A Day at the Races is a bit of a comedown after The Marx Bros. smash hit A Night at the Opera, but then most things are.

Happily, the sense of worsening decay that marred the Marx Brothers’ final M-G-M films is not wholly present here, but there are some bad omens. The movie has two monstrosities that, if they’d been removed, would have lessened Races‘ load considerably.

One is the Water Carnival, an outrageously lavish production number that looks as though Broadway would be too small to hold it. The second, even more horrifying scene is when Harpo trundles through a black community containing every African-American stereotype known to man, and all of the blacks seize upon Harpo as “Gabriel.” This is only worsened when all three Marxes don blackface (!) as a supposed tribute to their black comrades. (Even when the Gabriel bit was reprised in At the Circus, it at least wasn’t the jaw-dropper it is here.)

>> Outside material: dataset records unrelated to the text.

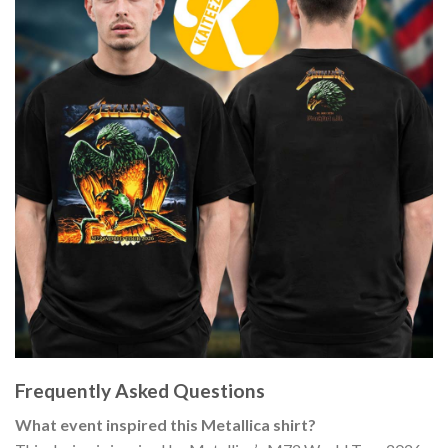
Frequently Asked Questions
What event inspired this Metallica shirt?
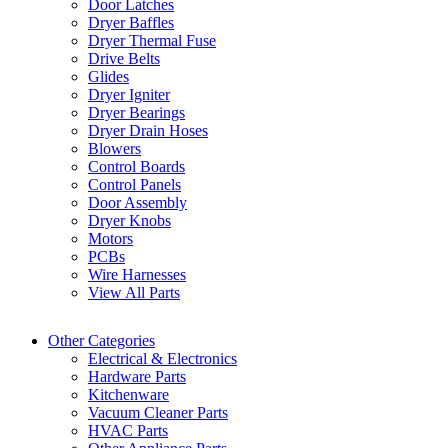
Door Latches
Dryer Baffles
Dryer Thermal Fuse
Drive Belts
Glides
Dryer Igniter
Dryer Bearings
Dryer Drain Hoses
Blowers
Control Boards
Control Panels
Door Assembly
Dryer Knobs
Motors
PCBs
Wire Harnesses
View All Parts
Other Categories
Electrical & Electronics
Hardware Parts
Kitchenware
Vacuum Cleaner Parts
HVAC Parts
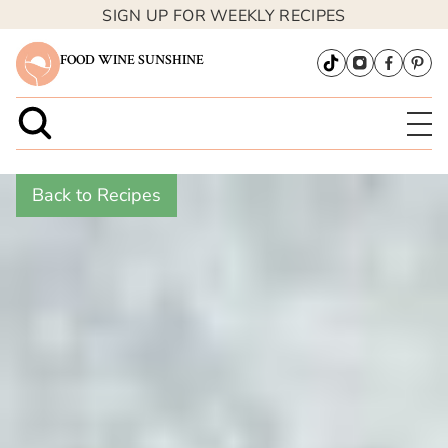
SIGN UP FOR WEEKLY RECIPES
FOOD WINE SUNSHINE
Back to Recipes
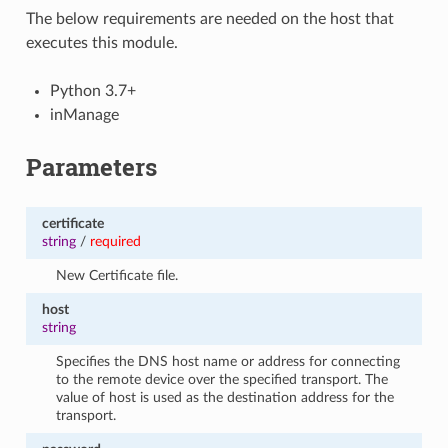
The below requirements are needed on the host that
executes this module.
Python 3.7+
inManage
Parameters
certificate
string
/
required
New Certificate file.
host
string
Specifies the DNS host name or address for connecting
to the remote device over the specified transport. The
value of host is used as the destination address for the
transport.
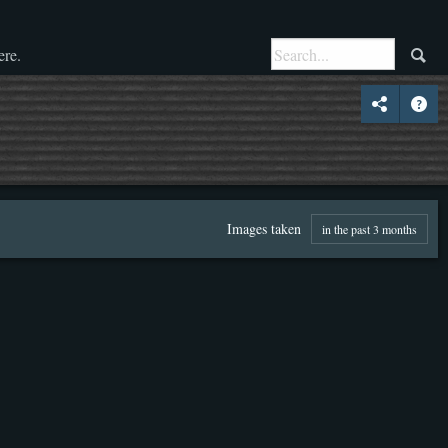
ere.
Images taken
in the past 3 months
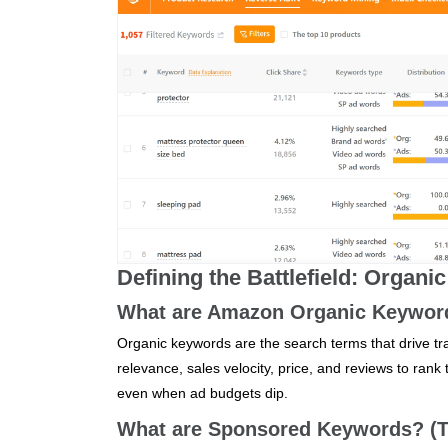
Defining the Battlefield: Organ
What are Amazon Organic Keyword
Organic keywords are the search terms that drive tra
relevance, sales velocity, price, and reviews to rank
even when ad budgets dip.
What are Sponsored Keywords? (Th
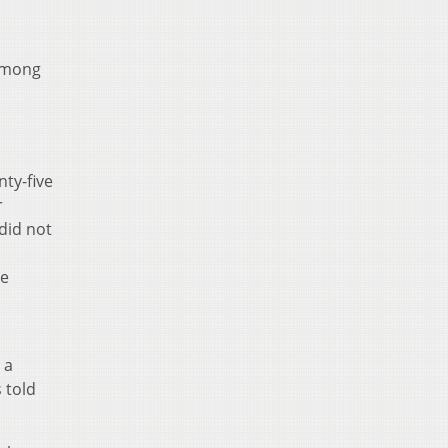
 among
p
nty-five
r
did not
he
 a
 told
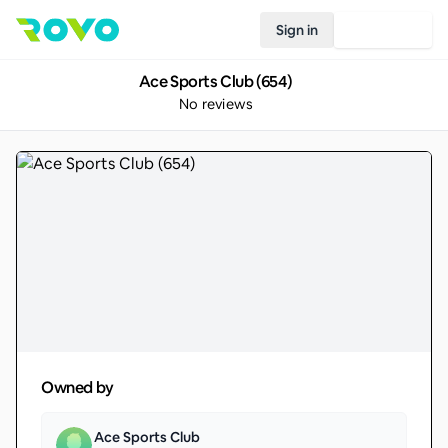
Sign in
Join Rovo
Ace Sports Club (654)
No reviews
Owned by
Ace Sports Club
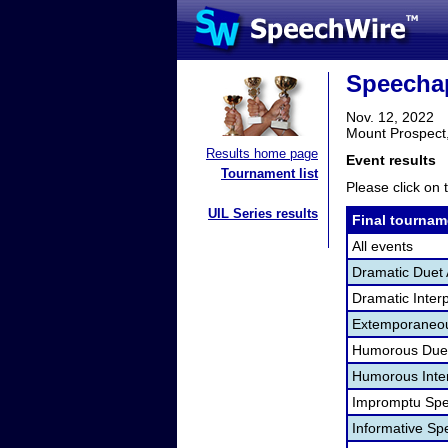
Speecha
Nov. 12, 2022
Mount Prospect,
Results home page
Event results
Tournament list
Please click on t
UIL Series results
Final tournam
All events
Dramatic Duet 
Dramatic Interp
Extemporaneou
Humorous Duet
Humorous Inter
Impromptu Spe
Informative Sp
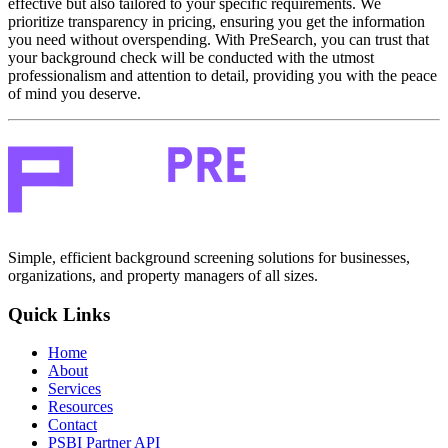
effective but also tailored to your specific requirements. We
prioritize transparency in pricing, ensuring you get the information
you need without overspending. With PreSearch, you can trust that
your background check will be conducted with the utmost
professionalism and attention to detail, providing you with the peace
of mind you deserve.
Simple, efficient background screening solutions for businesses,
organizations, and property managers of all sizes.
Quick Links
Home
About
Services
Resources
Contact
PSBI Partner API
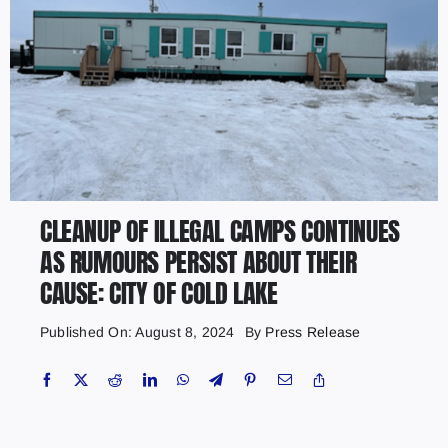
CLEANUP OF ILLEGAL CAMPS CONTINUES
AS RUMOURS PERSIST ABOUT THEIR
CAUSE: CITY OF COLD LAKE
Published On: August 8, 2024
By
Press Release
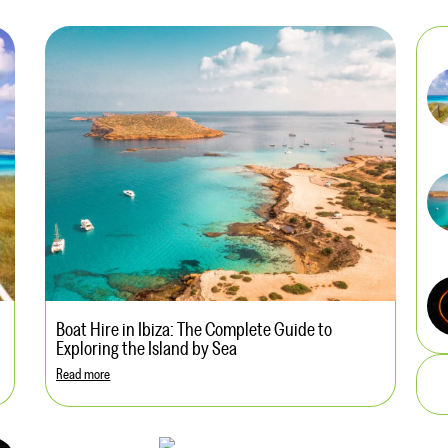
Boat Hire in Ibiza: The Complete Guide to
Exploring the Island by Sea
Read more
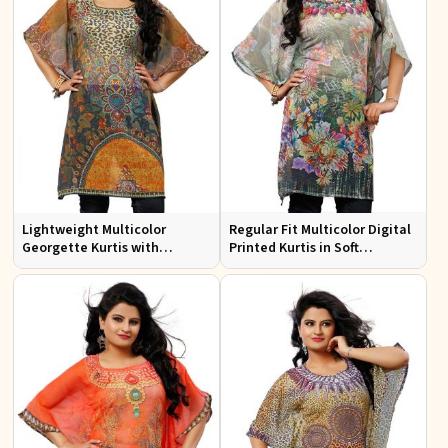
Lightweight Multicolor
Regular Fit Multicolor Digital
Georgette Kurtis with
Printed Kurtis in Soft
Stunning Digital Prints for
Georgette for Casual Outings
Everyday Wear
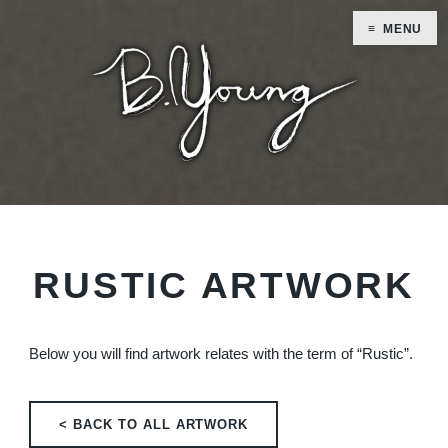
MENU
RUSTIC ARTWORK
Below you will find artwork relates with the term of “Rustic”.
< BACK TO ALL ARTWORK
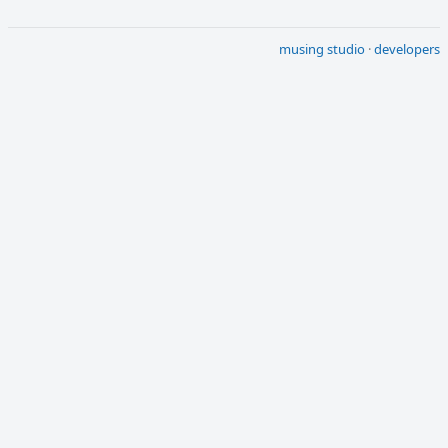
musing studio
·
developers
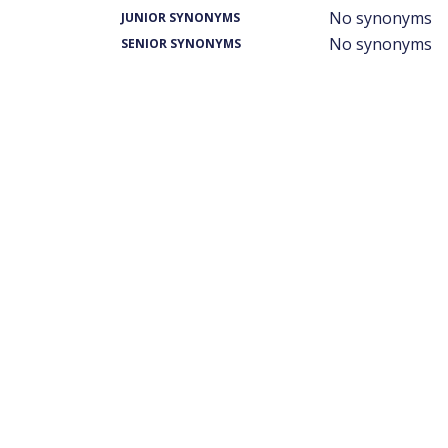
No synonyms
JUNIOR SYNONYMS
No synonyms
SENIOR SYNONYMS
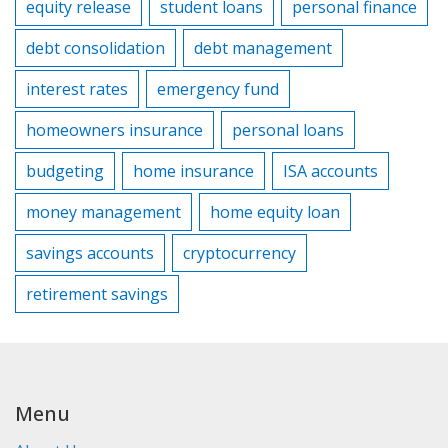
equity release
student loans
personal finance
debt consolidation
debt management
interest rates
emergency fund
homeowners insurance
personal loans
budgeting
home insurance
ISA accounts
money management
home equity loan
savings accounts
cryptocurrency
retirement savings
Menu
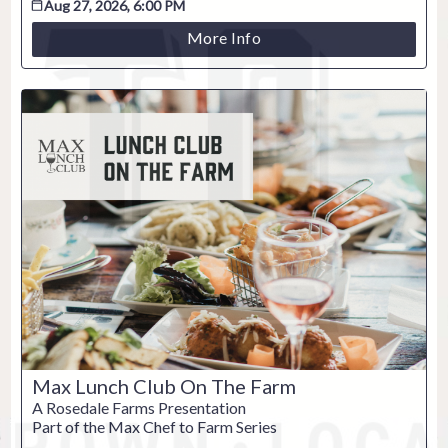
Aug 27, 2026, 6:00 PM
More Info
ESC
Technical Support
Trouble purchasing / receiving / reprinting tickets
Online payment issues
ESC
Max Lunch Club On The Farm
Report abuse / fraud
A Rosedale Farms Presentation
Part of the Max Chef to Farm Series
Contact Presenter
Non-technical Support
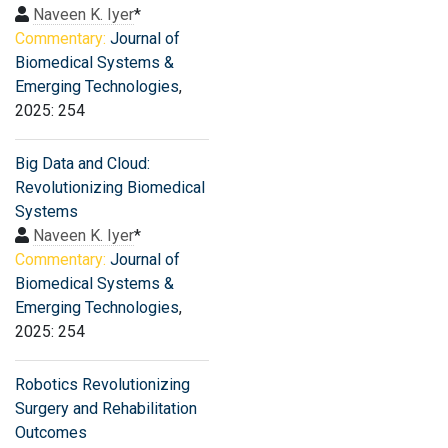
Naveen K. Iyer
*
Commentary:
Journal of
Biomedical Systems &
Emerging Technologies
,
2025: 254
Big Data and Cloud:
Revolutionizing Biomedical
Systems
Naveen K. Iyer
*
Commentary:
Journal of
Biomedical Systems &
Emerging Technologies
,
2025: 254
Robotics Revolutionizing
Surgery and Rehabilitation
Outcomes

That’s a great pity, because the comedy here is as great as anything the Marxes ever delivered. The premise is that sanitarium owner Judy (Maureen O’Sullivan) has 30 days to fend off the advances of Morgan (Douglass Dumbrille), who wants to foreclose on the sanitarium and turn it into a casino to complement his nearby race track. Judy’s fortune hinges on the huge fortune of Mrs. Upjohn (Margaret Dumont), who (shades of Duck Soup) will help Judy only if she will install her quack doctor, Dr. Hugo Z. Hackenbush (Groucho), as the sanitarium head.

Races might well be Groucho Marx’s finest hour with the Marx Brothers. Chico and Harpo are hardly lacking for laughs (the charade scene and their interruption of Groucho’s hot date are both superb), but Groucho is the star attraction here — wheeling, dealing, dancing (see below), and basically proving himself to be as much of a phony as the villains believe him to be. He never operated at such full steam again in a movie, with or without his brothers.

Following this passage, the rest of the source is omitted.